Before 2011, the government needed to be able to win any confidence vote in the House of Commons. This could be an explicit vote on confidence in the government, but it could also be any vote the government designates as a confidence vote (all supply bills were in the latter category). That means that the government could say "if Parliament doesn't pass this, we're resigning." Losing a confidence vote normally meant elections were called; the Queen could invite someone else to form a government instead of calling elections, but that was generally not done. The government could also just go ahead and ask for new elections without bothering with a confidence vote; again, that could be denied, but likely wouldn't be.
What governments could do as an alternative to new elections was get a confidence-and-supply agreement with another party, under which the government would make policy concessions to that party and that party would vote with the government on all confidence votes. Since substantive votes could be confidence votes, that means that the government could use confidence-and-supply agreements to get votes on actual issues they cared about.

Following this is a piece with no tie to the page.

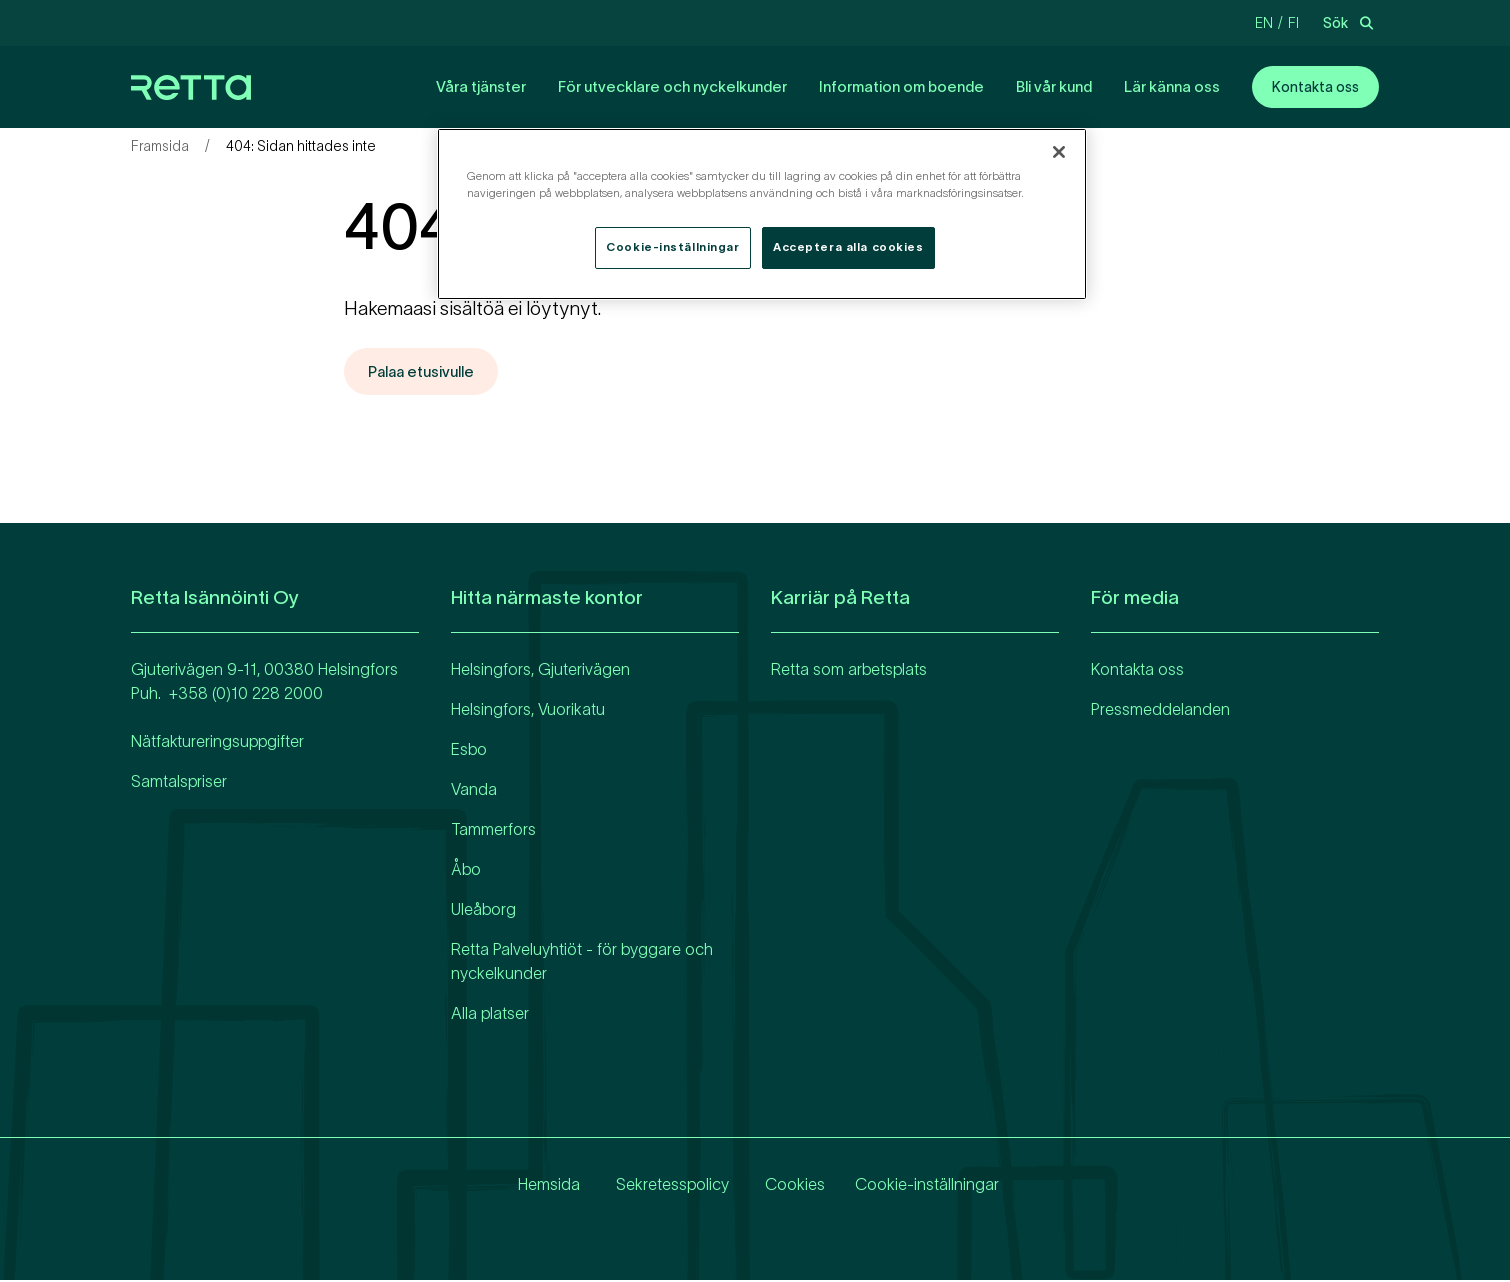 This screenshot has height=1282, width=1510. What do you see at coordinates (483, 910) in the screenshot?
I see `Uleåborg` at bounding box center [483, 910].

Much of the above is irrelevant now. The Fixed-term Parliaments Act 2011 says that Parliaments last five years; they cannot be dissolved early, with two exceptions. First, two-thirds of the House of Commons can vote to dissolve. Second, an explicit motion of no confidence can lead to dissolution. In the latter case, it must be explicit; there are no more confidence votes on actual issues, which means the government can't necessarily use a confidence-and-supply agreement to get its way on important policy. Also, there are 14 days after a vote of no confidence for Parliament to pass a motion of confidence, cancelling dissolution. That seems designed to give the opposition a chance to form a government without new elections being called. However, as things stand, the conventions around this are unclear. It appears that minority governments are more stable than before, but they may have a much harder time getting core policies passed. A party can't get new elections to shore up its majority.